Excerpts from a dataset
[Start of Attachment]

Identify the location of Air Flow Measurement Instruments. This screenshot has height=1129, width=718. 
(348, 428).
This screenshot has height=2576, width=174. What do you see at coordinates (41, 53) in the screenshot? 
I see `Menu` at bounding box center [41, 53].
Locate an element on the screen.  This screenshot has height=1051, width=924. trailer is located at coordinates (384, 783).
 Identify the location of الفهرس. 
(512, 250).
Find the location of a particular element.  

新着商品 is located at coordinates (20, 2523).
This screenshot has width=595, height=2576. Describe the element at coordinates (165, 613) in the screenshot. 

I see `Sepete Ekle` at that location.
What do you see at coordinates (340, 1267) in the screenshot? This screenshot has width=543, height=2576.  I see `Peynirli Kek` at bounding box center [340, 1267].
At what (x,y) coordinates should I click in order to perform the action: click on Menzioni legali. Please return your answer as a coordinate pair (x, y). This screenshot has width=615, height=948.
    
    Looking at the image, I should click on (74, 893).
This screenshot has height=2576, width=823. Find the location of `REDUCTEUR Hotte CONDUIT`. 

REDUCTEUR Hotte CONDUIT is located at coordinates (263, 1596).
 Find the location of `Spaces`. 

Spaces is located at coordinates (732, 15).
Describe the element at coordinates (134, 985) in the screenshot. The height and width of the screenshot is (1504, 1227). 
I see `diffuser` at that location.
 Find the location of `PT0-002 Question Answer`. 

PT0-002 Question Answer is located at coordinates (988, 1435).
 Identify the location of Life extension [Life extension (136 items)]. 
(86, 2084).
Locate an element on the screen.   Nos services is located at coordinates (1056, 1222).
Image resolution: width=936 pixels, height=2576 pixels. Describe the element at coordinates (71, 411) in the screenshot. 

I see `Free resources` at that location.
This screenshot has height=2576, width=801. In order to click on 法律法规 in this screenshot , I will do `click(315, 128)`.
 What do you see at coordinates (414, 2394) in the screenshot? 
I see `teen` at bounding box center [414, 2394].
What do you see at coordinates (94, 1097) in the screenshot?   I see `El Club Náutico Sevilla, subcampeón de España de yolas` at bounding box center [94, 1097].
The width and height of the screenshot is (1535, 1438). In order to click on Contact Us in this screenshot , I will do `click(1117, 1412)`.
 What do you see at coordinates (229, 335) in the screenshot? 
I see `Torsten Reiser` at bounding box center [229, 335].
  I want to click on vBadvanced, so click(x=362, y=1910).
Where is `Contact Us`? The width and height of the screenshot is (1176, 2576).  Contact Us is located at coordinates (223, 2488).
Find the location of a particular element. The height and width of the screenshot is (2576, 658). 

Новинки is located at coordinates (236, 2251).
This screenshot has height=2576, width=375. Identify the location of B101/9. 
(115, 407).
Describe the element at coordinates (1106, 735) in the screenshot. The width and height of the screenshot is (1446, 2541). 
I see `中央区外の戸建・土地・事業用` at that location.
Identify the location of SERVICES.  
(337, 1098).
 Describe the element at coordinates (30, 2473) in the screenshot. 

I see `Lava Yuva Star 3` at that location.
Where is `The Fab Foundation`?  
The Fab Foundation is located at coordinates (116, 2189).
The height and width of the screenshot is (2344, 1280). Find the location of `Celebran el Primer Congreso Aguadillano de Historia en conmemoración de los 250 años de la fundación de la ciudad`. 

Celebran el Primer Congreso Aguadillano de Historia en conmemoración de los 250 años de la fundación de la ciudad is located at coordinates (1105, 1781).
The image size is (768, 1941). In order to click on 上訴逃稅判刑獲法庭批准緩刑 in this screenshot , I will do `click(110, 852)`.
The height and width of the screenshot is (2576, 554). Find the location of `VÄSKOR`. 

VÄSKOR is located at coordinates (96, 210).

[End of Attachment]

In the entries above, tally the lines that include the string "will". Give the figure only.

* _Task output_
3